By the Society of Cannabis Clinicians

Recently students from Oakton Community College in Des Plaines, Illinois had a test question posed by Sarah Mann, MD:


In this module, you learned about the Indica, Sativa, Hybrid classification system. Despite the scientific stance, dispensaries are still organized by this system. Which reinforces the ongoing misconceptions amongst the patients. As a dispensary agent, what would you tell a new patient that comes in and asks you if you recommend a Sativa or Indica for their pain?

Note: This concept will become increasingly important as more is learned. This discussion post will be worth 10 points.

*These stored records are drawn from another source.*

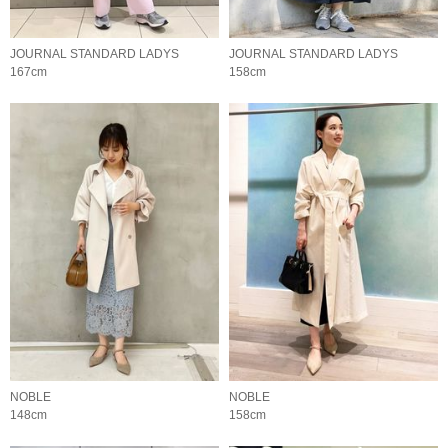
JOURNAL STANDARD LADYS
JOURNAL STANDARD LADYS
167cm
158cm
NOBLE
NOBLE
148cm
158cm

One of the students, Mac Urban, had an outstanding answer which was submitted to the SCC and happily reprinted (with permission by all parties):

As a dispensary agent, I would tell a chronic pain patient to try to suspend judgment on the cherished indica/sativa dichotomy. It has no basis in pharmacology. There is no genome for “sativa.” There is no genome for “indica.” At best, this is a phenotypical difference. But phenotypical differences are not chemical differences. (For morphology is not chemistry.) At the same time, I would be sympathetic to their cherished false belief. As dispensary agents we need to exercise tact. To have one’s precious belief violently disproven would be tantamount to a major emotional injury. Disabuse is a process, not an event. The patient already suffers from chronic pain. Do we want to compound their pains? Of course not!
So, I would acknowledge the patient’s belief in a difference. After all, the false belief did originate in a true belief, namely, that Landrace varieties are the source of real sativas and real indicas. The sativas that existed as described by Linnaeus, presented themselves as tall, narrow leaflet cannabis plants. There used to be indicas, described by Lamarck, which presented themselves as bushy (not short), broad leaflet cannabis plants.

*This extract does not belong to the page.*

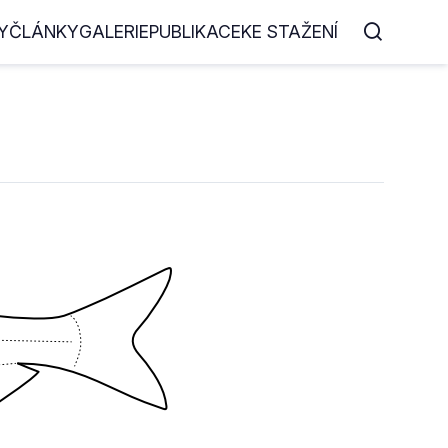
Y
ČLÁNKY
GALERIE
PUBLIKACE
KE STAŽENÍ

But once the plants were moved from their initial conditions, this original phenotypical distinction dissipated. Today cannabis plants are “hybrids.” And every hybrid encodes a “chemotype.” Chemotypes are the ratios of cannabinoids (i.e., THC, CBD, CBN, etc.) and terpenoids (i.e., Myrcene, Limonene, Caryophyllene, etc.) within a given cannabis product:

The degree of interbreeding/hybridization is such that only a biochemical assay tells a potential consumer or scientist what is really in the plant. It is essential that future commerce allows complete and accurate cannabinoid and terpenoid profiles [ = chemotypes] to be available. 1

There are numerous chemotypes. Each chemotype has its own set of medicinal properties.

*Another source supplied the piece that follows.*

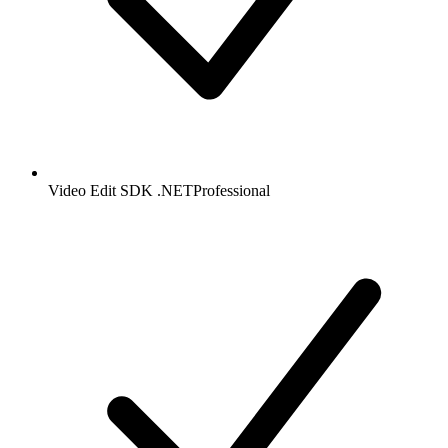
Video Edit SDK .NET
Professional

Additionally, combining various cannabinoids with various terpenoids yields a synergy, whereby the anti-inflammatory properties of specific terpenoids are increased in the presence of specific cannabinoids; and the pain-relieving effects of specific cannabinoids are increased in the presence of specific terpenoids. This kind of combination would be the best chemotype for our chronic pain patient.

So, at the outset, I would gently tell the patient, “Look, I understand what you are saying, what you speak of is rooted in a beautiful reality—but we now have broader understandings of cannabinoids, terpenoids and their management of pain.”

That’s it. You don’t have to go into further details. Unless they’re interested!*

*The original test response has been edited for the sake of clarity.

Further Reading
  1. Piomelli D, Russo EB (2016). The Cannabis sativa versus Cannabis indica debate: an interview with Ethan Russo, MD, Cannabis and Cannabinoid Research 1:1: 44-46, DOI: 10.1089/can.2015.29003.ebr.